··· Task material

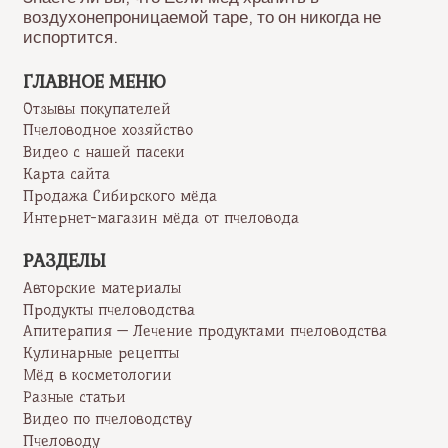
воздухонепроницаемой таре, то он никогда не
испортится.
ГЛАВНОЕ МЕНЮ
Отзывы покупателей
Пчеловодное хозяйство
Видео с нашей пасеки
Карта сайта
Продажа Сибирского мёда
Интернет-магазин мёда от пчеловода
РАЗДЕЛЫ
Авторские материалы
Продукты пчеловодства
Апитерапия — Лечение продуктами пчеловодства
Кулинарные рецепты
Мёд в косметологии
Разные статьи
Видео по пчеловодству
Пчеловоду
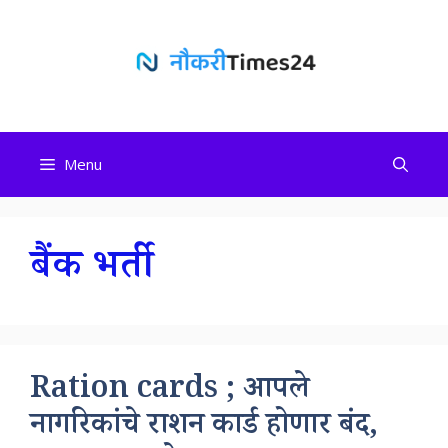
Skip
to
content
Menu
बैंक भर्ती
Ration cards ; आपले
नागरिकांचे राशन कार्ड होणार बंद,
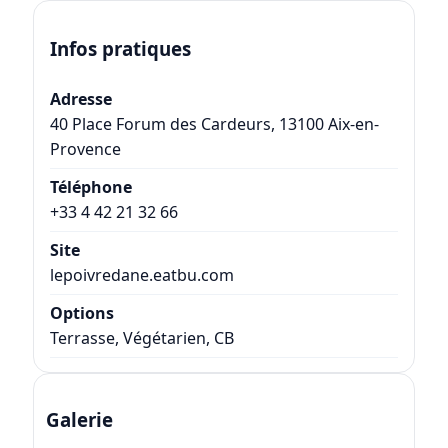
Infos pratiques
Adresse
40 Place Forum des Cardeurs
,
13100
Aix-en-
Provence
Téléphone
+33 4 42 21 32 66
Site
lepoivredane.eatbu.com
Options
Terrasse, Végétarien, CB
Galerie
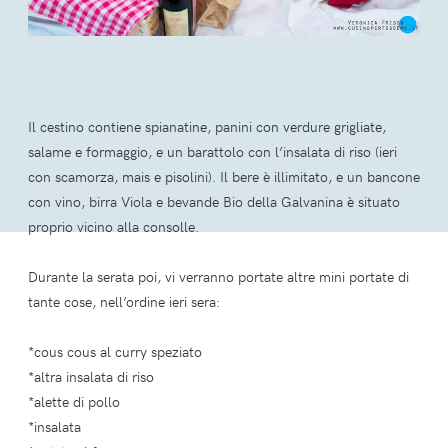
Il cestino contiene spianatine, panini con verdure grigliate,
salame e formaggio, e un barattolo con l’insalata di riso (ieri
con scamorza, mais e pisolini). Il bere è illimitato, e un bancone
con vino, birra Viola e bevande Bio della Galvanina è situato
proprio vicino alla consolle.
Durante la serata poi, vi verranno portate altre mini portate di
tante cose, nell’ordine ieri sera:
*cous cous al curry speziato
*altra insalata di riso
*alette di pollo
*insalata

······

> [Problem to work on]: All lines above with "ieri" in them should be returned.

> [Answer to this task]:
salame e formaggio, e un barattolo con l’insalata di riso (ieri
tante cose, nell’ordine ieri sera:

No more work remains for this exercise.